Set down, exactly and with nothing added, the lines running from the one that holds "敷金礼金0円、インターネットも無料で、オートロックも完備しておりま" to the final line of the records. Pictures stay out of the copy.

○ ○ ○ ○ ○

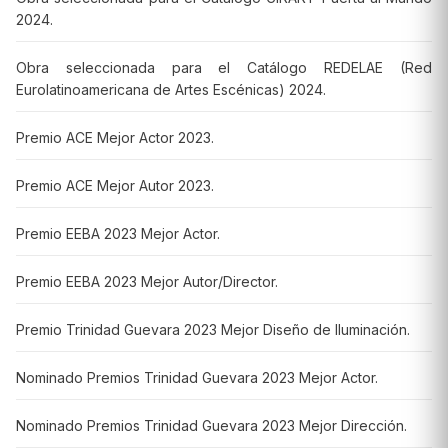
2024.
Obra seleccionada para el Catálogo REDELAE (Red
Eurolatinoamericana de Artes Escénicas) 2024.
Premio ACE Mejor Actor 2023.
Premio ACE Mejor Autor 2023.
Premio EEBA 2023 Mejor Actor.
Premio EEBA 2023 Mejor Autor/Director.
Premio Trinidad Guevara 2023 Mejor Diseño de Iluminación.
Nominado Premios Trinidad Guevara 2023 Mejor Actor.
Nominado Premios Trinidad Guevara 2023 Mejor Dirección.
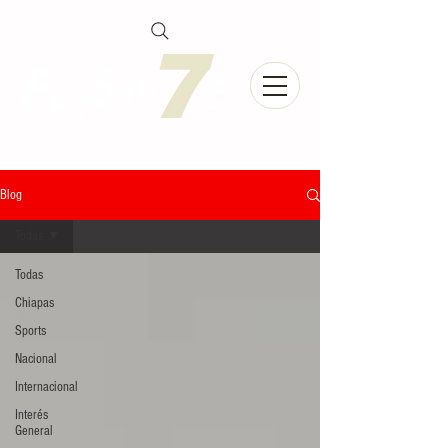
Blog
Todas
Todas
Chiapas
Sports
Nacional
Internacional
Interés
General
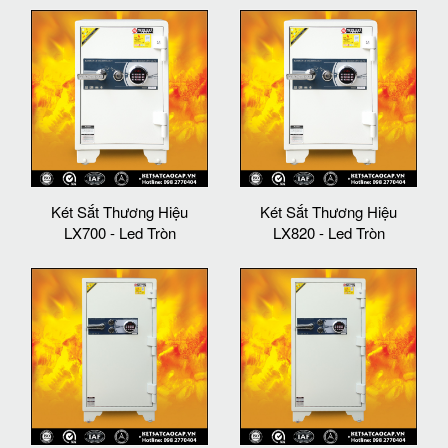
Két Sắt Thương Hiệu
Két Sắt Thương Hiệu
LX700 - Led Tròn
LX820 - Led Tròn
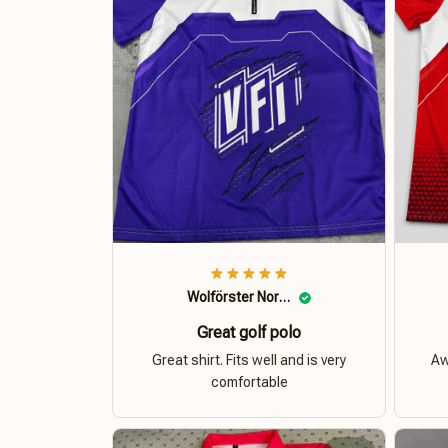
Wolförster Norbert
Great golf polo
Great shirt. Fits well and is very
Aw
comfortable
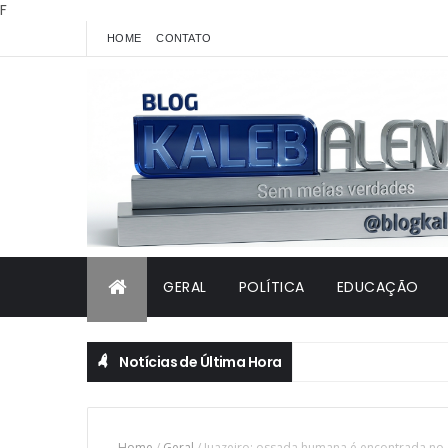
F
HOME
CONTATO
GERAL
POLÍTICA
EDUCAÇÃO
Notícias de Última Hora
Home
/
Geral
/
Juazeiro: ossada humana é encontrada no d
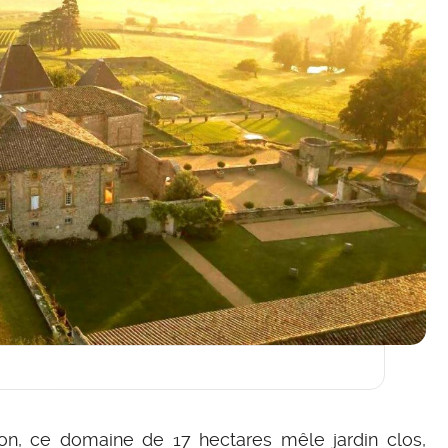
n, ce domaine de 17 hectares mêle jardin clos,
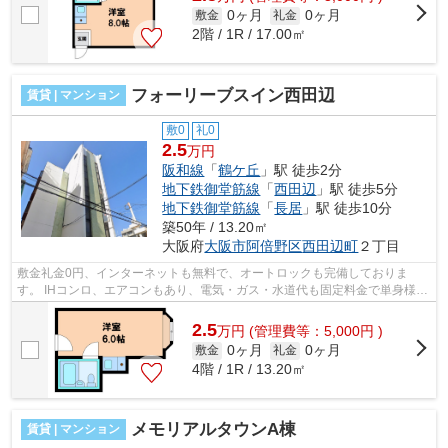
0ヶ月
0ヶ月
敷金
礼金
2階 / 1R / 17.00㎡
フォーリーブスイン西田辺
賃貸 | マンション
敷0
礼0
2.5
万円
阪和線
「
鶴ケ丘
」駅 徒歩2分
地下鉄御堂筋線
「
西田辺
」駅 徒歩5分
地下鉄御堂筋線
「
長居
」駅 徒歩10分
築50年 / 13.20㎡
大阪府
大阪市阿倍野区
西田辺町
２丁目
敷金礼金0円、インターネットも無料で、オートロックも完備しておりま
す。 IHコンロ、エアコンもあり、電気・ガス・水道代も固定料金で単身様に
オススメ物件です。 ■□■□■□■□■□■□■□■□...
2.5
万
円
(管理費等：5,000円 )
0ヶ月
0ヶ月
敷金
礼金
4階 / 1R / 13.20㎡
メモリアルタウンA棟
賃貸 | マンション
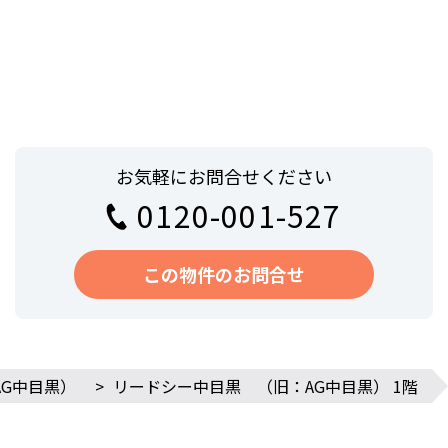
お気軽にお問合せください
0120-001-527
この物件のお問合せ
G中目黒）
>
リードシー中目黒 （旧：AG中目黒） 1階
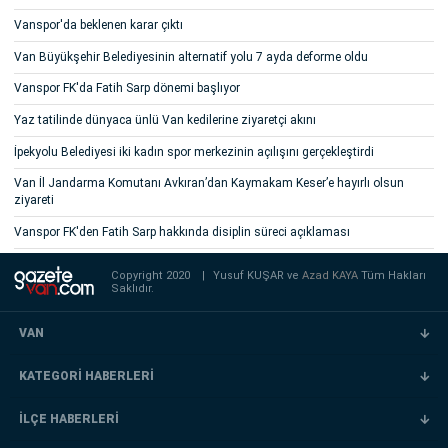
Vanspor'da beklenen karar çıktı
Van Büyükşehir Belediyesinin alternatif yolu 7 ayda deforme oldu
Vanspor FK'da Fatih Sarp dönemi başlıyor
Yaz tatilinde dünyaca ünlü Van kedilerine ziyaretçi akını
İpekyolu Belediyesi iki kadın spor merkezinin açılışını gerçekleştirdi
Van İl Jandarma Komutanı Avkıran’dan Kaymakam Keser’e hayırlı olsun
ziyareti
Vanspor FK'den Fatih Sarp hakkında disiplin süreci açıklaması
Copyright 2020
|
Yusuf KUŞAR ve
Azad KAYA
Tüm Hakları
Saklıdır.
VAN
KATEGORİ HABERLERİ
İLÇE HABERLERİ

○ ○ ○ ○ ○

▶ YOUR SOLUTION:
敷金礼金0円、インターネットも無料で、オートロックも完備しておりま
す。 IHコンロ、エアコンもあり、電気・ガス・水道代も固定料金で単身様に
オススメ物件です。 ■□■□■□■□■□■□■□■□...
2.5
万
円
(管理費等：5,000円 )
0ヶ月
0ヶ月
敷金
礼金
4階 / 1R / 13.20㎡
メモリアルタウンA棟
賃貸 | マンション
お気軽にお問合せください
0120-001-527
この物件のお問合せ
G中目黒）
>
リードシー中目黒 （旧：AG中目黒） 1階
Vanspor'da beklenen karar çıktı
Van Büyükşehir Belediyesinin alternatif yolu 7 ayda deforme oldu
Vanspor FK'da Fatih Sarp dönemi başlıyor
Yaz tatilinde dünyaca ünlü Van kedilerine ziyaretçi akını
İpekyolu Belediyesi iki kadın spor merkezinin açılışını gerçekleştirdi
Van İl Jandarma Komutanı Avkıran’dan Kaymakam Keser’e hayırlı olsun
ziyareti
Vanspor FK'den Fatih Sarp hakkında disiplin süreci açıklaması
Copyright 2020
|
Yusuf KUŞAR ve
Azad KAYA
Tüm Hakları
Saklıdır.
VAN
KATEGORİ HABERLERİ
İLÇE HABERLERİ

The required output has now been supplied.